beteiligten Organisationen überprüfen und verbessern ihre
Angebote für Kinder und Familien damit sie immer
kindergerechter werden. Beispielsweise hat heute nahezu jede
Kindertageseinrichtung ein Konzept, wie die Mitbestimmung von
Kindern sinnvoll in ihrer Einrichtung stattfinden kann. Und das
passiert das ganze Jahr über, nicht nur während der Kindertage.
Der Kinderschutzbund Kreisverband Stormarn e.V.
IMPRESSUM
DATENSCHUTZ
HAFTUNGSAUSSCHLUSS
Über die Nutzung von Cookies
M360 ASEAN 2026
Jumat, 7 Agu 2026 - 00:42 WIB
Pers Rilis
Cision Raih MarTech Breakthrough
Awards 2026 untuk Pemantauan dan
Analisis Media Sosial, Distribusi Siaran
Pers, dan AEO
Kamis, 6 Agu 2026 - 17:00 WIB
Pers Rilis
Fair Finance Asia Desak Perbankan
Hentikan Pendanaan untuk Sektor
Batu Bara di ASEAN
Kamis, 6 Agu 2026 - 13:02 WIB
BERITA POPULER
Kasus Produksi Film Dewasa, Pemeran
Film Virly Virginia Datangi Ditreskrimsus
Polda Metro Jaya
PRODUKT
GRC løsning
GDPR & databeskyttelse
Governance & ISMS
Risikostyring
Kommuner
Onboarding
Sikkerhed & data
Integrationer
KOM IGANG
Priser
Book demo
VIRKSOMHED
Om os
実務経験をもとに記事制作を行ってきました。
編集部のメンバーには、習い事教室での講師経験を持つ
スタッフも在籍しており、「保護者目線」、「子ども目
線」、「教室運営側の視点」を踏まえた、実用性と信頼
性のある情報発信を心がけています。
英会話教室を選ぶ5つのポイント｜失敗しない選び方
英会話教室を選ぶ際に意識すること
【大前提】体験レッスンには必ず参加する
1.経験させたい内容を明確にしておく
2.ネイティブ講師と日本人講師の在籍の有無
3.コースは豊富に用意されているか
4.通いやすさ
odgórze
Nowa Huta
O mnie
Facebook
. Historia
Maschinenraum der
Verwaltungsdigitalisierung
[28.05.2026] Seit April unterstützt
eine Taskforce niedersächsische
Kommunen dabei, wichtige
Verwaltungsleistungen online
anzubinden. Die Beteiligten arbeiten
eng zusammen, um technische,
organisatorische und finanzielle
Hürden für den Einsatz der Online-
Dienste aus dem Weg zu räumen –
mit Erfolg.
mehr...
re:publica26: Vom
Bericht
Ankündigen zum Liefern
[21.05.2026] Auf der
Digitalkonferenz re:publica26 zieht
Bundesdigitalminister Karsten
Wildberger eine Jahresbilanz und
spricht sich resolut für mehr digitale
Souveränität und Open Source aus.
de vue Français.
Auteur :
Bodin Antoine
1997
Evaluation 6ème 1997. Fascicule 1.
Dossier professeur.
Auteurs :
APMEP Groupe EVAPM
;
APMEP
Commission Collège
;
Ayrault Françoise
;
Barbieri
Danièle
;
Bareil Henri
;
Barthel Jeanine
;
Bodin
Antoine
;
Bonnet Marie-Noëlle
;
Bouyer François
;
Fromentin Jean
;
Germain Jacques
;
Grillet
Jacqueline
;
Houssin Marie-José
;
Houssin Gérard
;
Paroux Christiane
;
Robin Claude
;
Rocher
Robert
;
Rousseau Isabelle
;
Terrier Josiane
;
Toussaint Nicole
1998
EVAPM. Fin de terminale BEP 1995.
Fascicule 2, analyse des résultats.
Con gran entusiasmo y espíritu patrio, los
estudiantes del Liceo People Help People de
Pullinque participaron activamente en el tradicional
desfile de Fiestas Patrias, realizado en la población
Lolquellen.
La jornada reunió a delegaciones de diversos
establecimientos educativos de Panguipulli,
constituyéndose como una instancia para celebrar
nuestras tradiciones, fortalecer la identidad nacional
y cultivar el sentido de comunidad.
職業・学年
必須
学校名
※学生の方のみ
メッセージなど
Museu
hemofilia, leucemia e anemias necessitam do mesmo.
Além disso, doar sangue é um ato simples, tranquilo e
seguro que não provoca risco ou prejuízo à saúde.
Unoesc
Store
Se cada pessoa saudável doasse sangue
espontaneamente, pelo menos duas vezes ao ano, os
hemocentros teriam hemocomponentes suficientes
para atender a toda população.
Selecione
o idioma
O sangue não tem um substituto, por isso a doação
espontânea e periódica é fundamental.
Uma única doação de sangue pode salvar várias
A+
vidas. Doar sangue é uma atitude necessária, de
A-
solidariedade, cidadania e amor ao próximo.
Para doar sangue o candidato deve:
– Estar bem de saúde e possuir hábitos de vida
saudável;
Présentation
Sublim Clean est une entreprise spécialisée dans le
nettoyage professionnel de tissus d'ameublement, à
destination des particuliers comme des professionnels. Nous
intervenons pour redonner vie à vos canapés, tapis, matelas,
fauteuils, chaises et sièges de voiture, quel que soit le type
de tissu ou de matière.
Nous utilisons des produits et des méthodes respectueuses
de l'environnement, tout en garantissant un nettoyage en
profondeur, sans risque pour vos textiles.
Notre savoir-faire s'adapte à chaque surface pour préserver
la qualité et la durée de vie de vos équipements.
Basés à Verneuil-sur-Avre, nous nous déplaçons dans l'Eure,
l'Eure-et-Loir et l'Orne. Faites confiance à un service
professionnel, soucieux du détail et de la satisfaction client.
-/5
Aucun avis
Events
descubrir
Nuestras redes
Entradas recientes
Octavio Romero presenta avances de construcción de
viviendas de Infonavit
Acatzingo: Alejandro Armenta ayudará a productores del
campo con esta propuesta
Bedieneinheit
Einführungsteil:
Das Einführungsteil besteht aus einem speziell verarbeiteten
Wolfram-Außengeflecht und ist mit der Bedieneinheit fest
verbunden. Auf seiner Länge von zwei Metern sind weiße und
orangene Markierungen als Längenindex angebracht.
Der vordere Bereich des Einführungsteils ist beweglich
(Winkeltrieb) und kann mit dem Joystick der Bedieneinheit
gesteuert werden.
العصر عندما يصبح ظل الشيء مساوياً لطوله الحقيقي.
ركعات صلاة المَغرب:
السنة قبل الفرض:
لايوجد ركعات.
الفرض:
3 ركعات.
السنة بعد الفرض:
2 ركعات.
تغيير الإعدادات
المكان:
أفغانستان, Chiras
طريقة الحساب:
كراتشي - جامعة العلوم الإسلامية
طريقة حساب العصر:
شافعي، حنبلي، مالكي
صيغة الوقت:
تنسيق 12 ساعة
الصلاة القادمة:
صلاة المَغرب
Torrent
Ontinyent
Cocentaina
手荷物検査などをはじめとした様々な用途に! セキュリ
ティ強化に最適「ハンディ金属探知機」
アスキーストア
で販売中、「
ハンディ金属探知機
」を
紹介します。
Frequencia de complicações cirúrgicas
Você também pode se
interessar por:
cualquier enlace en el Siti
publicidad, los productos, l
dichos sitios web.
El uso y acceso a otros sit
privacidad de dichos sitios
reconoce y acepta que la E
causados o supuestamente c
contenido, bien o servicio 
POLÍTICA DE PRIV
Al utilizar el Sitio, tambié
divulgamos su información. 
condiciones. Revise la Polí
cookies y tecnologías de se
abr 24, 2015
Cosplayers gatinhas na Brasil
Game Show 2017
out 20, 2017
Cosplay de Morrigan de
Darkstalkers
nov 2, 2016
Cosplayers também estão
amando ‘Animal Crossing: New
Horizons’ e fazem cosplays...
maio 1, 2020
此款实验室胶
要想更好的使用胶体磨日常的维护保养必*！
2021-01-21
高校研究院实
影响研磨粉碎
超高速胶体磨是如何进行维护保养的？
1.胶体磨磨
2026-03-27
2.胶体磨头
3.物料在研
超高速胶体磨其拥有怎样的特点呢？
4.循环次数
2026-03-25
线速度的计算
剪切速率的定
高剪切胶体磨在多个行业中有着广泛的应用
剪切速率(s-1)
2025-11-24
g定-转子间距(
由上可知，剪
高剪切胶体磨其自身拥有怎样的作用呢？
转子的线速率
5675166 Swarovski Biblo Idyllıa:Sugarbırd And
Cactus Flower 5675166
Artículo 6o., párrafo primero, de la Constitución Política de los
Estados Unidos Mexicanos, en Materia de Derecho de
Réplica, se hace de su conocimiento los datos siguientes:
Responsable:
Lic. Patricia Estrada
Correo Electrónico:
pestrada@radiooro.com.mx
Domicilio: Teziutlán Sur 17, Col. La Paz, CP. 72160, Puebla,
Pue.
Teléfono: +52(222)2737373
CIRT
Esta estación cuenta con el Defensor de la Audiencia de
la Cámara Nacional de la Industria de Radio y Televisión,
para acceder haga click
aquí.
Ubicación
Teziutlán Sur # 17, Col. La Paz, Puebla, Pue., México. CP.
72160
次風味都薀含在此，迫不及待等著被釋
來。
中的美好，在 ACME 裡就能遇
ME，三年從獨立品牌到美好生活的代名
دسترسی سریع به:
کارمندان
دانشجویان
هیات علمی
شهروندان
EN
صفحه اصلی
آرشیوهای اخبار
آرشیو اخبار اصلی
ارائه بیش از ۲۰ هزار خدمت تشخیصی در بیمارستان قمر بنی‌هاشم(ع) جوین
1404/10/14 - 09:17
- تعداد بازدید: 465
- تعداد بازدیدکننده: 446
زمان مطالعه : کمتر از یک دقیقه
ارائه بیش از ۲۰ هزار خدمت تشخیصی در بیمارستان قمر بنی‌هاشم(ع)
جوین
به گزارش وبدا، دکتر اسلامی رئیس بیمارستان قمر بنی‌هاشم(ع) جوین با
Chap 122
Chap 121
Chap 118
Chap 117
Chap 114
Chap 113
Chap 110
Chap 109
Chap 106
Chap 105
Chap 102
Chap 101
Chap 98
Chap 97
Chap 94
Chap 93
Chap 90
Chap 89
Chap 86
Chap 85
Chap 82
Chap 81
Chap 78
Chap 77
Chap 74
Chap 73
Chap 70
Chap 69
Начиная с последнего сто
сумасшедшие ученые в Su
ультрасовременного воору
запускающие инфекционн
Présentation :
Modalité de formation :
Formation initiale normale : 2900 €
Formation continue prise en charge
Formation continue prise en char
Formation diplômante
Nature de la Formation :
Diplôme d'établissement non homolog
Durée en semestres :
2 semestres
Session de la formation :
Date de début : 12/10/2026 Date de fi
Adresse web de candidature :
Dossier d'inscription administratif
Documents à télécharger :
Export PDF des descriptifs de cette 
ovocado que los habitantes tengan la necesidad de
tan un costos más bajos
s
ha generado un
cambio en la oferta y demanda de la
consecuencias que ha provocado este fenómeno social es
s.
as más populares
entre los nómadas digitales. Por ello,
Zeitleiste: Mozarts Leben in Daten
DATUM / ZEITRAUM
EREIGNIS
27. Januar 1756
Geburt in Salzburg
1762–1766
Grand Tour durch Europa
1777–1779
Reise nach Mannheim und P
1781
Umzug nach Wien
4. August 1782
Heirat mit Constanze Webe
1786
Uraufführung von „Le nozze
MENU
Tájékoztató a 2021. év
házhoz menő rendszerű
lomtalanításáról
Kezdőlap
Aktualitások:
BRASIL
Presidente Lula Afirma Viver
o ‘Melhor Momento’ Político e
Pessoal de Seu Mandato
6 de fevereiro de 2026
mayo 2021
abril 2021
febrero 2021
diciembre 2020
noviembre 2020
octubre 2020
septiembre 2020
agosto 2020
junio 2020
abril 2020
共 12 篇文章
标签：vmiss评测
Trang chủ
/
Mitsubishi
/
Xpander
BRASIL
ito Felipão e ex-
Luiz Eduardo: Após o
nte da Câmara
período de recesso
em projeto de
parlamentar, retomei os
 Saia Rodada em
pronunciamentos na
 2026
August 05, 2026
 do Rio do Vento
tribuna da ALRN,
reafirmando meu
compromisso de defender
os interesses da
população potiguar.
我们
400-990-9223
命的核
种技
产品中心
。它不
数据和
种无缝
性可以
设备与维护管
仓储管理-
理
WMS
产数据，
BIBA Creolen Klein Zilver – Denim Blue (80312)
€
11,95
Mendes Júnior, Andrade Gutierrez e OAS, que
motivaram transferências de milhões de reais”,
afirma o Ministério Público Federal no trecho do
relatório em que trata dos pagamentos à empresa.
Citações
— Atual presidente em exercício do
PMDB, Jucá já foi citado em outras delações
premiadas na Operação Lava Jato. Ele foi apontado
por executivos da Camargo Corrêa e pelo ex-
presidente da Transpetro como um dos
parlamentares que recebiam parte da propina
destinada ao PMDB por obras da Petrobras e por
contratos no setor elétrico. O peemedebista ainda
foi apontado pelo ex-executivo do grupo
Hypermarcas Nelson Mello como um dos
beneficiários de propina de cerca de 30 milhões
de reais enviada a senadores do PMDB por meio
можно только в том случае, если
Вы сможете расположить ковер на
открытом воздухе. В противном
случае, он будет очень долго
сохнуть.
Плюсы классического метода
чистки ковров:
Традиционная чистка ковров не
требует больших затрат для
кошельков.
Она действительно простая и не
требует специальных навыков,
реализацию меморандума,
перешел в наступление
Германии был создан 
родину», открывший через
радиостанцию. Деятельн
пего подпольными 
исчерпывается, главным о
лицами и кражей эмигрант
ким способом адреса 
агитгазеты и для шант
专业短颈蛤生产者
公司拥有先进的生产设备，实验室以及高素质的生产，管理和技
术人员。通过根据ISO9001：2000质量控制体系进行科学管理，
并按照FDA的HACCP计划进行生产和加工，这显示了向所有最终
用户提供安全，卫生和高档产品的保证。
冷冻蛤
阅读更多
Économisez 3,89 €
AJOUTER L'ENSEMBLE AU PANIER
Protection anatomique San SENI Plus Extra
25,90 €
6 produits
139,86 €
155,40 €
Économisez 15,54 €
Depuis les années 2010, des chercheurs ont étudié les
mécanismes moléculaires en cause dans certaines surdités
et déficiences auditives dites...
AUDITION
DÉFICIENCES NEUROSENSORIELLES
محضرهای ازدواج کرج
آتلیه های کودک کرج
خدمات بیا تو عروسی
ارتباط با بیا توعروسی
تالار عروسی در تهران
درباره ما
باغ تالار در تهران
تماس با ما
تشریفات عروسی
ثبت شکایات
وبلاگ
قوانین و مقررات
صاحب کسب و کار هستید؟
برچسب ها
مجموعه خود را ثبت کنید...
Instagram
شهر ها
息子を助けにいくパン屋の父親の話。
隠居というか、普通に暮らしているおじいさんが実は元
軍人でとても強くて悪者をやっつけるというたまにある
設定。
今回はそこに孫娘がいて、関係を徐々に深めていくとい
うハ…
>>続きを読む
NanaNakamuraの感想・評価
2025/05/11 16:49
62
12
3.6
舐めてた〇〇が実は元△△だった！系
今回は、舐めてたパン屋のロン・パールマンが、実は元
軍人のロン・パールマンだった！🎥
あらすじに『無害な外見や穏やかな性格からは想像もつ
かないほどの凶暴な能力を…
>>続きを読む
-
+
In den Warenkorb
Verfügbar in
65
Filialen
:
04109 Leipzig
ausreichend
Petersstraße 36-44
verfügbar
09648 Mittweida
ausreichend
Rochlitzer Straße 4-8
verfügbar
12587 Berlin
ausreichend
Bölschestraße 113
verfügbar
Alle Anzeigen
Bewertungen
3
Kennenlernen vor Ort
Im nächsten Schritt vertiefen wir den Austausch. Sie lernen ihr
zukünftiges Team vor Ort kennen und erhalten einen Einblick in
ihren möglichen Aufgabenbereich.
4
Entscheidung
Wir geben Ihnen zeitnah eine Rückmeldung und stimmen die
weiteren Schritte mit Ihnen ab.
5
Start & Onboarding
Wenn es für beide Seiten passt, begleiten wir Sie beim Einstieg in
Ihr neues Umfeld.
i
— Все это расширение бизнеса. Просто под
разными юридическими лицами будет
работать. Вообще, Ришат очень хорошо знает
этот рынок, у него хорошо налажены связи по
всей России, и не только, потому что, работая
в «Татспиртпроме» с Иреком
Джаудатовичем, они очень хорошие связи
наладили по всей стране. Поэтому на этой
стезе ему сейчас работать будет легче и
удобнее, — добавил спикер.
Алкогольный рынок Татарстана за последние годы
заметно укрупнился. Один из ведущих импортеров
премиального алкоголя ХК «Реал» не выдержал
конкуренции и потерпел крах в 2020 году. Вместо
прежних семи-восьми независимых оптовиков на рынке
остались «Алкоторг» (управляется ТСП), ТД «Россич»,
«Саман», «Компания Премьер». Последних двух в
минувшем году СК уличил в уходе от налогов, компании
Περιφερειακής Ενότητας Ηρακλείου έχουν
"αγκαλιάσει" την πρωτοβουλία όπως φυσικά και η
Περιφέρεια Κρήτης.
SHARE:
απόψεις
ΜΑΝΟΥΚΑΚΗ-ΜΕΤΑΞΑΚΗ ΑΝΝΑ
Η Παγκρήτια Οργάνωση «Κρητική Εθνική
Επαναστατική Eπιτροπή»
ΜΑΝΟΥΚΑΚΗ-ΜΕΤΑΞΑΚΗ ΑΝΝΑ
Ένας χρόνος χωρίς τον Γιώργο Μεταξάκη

**WHAT TO DO:** The lines from the beginning of the records through the line containing "GRC løsning" should be reproduced exactly. Include nothing else.

**COMPLETED TASK:**
beteiligten Organisationen überprüfen und verbessern ihre
Angebote für Kinder und Familien damit sie immer
kindergerechter werden. Beispielsweise hat heute nahezu jede
Kindertageseinrichtung ein Konzept, wie die Mitbestimmung von
Kindern sinnvoll in ihrer Einrichtung stattfinden kann. Und das
passiert das ganze Jahr über, nicht nur während der Kindertage.
Der Kinderschutzbund Kreisverband Stormarn e.V.
IMPRESSUM
DATENSCHUTZ
HAFTUNGSAUSSCHLUSS
Über die Nutzung von Cookies
M360 ASEAN 2026
Jumat, 7 Agu 2026 - 00:42 WIB
Pers Rilis
Cision Raih MarTech Breakthrough
Awards 2026 untuk Pemantauan dan
Analisis Media Sosial, Distribusi Siaran
Pers, dan AEO
Kamis, 6 Agu 2026 - 17:00 WIB
Pers Rilis
Fair Finance Asia Desak Perbankan
Hentikan Pendanaan untuk Sektor
Batu Bara di ASEAN
Kamis, 6 Agu 2026 - 13:02 WIB
BERITA POPULER
Kasus Produksi Film Dewasa, Pemeran
Film Virly Virginia Datangi Ditreskrimsus
Polda Metro Jaya
PRODUKT
GRC løsning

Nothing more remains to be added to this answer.